Memory as Computation, Not Storage
April 20, 2026
The Problem with Standard Attention
In most language models, context is handled by attention over tokens. Every token can attend to every other token. This works, but it’s inefficient.
The model must:
locate relevant information,
filter noise,
and reason, all at once.
As context grows, the problem becomes harder, not just larger.
A Different Approach
Instead of operating directly on long token sequences, we introduce a latent memory:
Context is compressed into a fixed set of slots (
M_ctx)The question is processed separately and interacts with this memory (
M_q)The decoder generates from both
This creates a separation:
memory formation (what matters)
memory usage (what’s relevant now)
Why This Matters
This architecture introduces a strong bottleneck:
512 tokens → 32 memory slots
variable context → fixed representation
The model is forced to:
discard irrelevant information
organize what remains
reuse it efficiently
In practice, this changes the learning dynamics significantly.
Early Observations
In internal experiments on small models:
We observe ≥5.5× improvements in efficiency (depending on setup)
Models generalize better at the same parameter count
Training appears more stable
We also note that the memory size (k) plays a key role.
A simple analysis suggests that reducing interactions from token-token to token-slot could scale roughly with:
context_length / number_of_slots
In our current setting, this ratio is 16.

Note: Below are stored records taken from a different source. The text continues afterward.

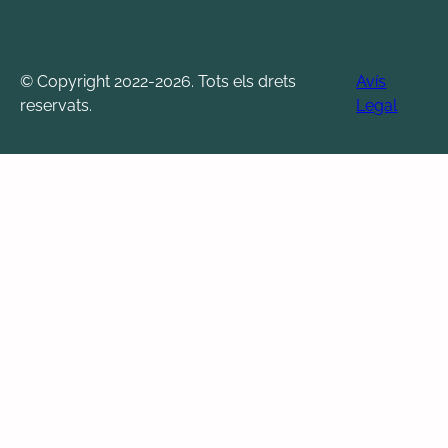
© Copyright 2022-2026. Tots els drets
Avís
reservats.
Legal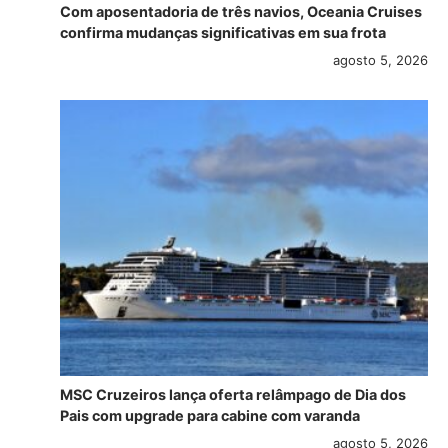
Com aposentadoria de três navios, Oceania Cruises
confirma mudanças significativas em sua frota
agosto 5, 2026
MSC Cruzeiros lança oferta relâmpago de Dia dos
Pais com upgrade para cabine com varanda
agosto 5, 2026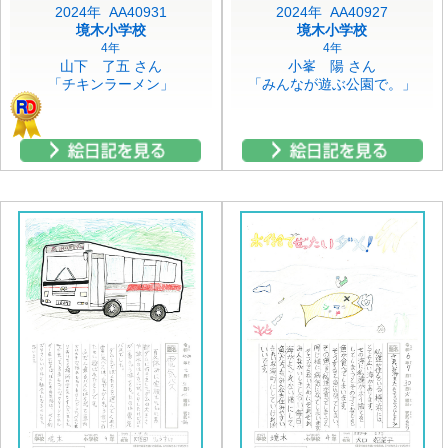
2024年 AA40931
2024年 AA40927
境木小学校
境木小学校
4年
4年
山下 了五 さん
小峯 陽 さん
「チキンラーメン」
「みんなが遊ぶ公園で。」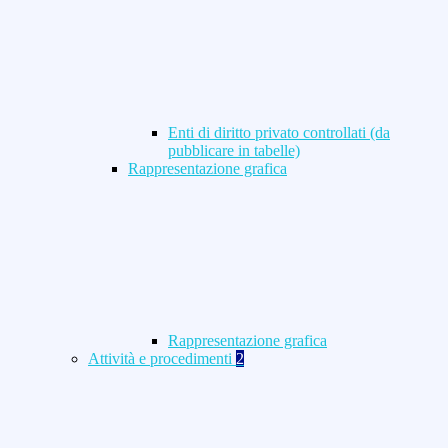
Enti di diritto privato controllati (da
pubblicare in tabelle)
Rappresentazione grafica
Rappresentazione grafica
Attività e procedimenti
2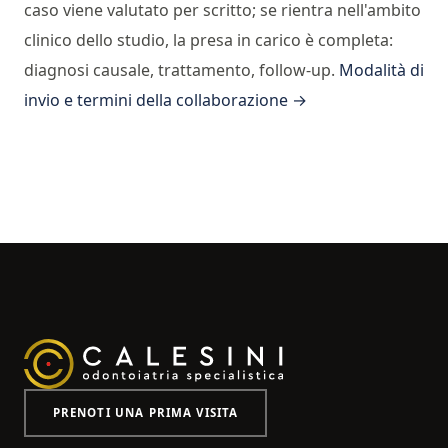
caso viene valutato per scritto; se rientra nell'ambito
clinico dello studio, la presa in carico è completa:
diagnosi causale, trattamento, follow-up.
Modalità di
invio e termini della collaborazione →
PRENOTI UNA PRIMA VISITA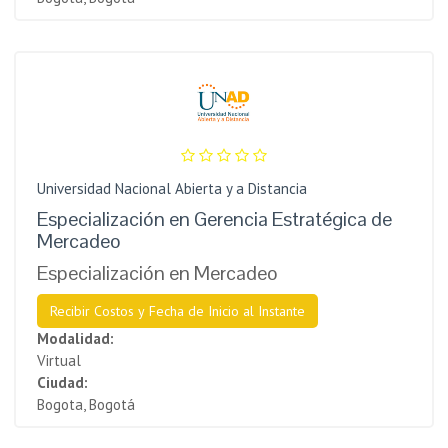
Universidad Nacional Abierta y a Distancia
Especialización en Gerencia Estratégica de
Mercadeo
Especialización en Mercadeo
Recibir Costos y Fecha de Inicio al Instante
Modalidad:
Virtual
Ciudad:
Bogota, Bogotá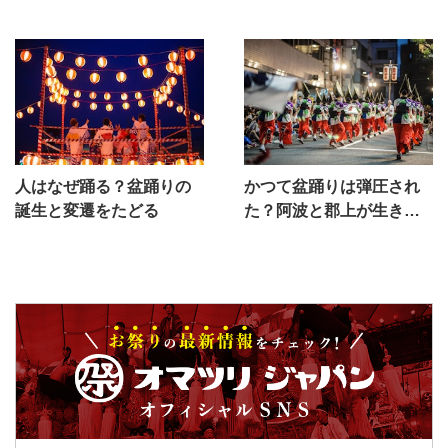
人はなぜ踊る？盆踊りの
かつて盆踊りは弾圧され
誕生と変遷をたどる
た？阿波と郡上が生き残
ったワケ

We do not claim a 16× end-to-end improvement, but it provides an upper-bound intuition for why gains appear.
What Memory Becomes
The interesting part is what the slots learn.
They don’t store text.
They seem to organize into:
semantic clusters
reusable abstractions
structured representations of context
In other words, memory becomes less like a cache — and more like a set of latent features.
Implications
If this holds:
small models may benefit disproportionately from structured memory
context length may become less critical than memory capacity
scaling may shift from parameters → representations
This aligns with our broader direction:
smaller models, better structure
Next Steps
We’re currently exploring:
scaling laws for slot-based memory
ablations on memory size and grouping
interaction with external memory systems
compatibility with sparse / event-driven architectures
As always, we prefer results over claims, more to come.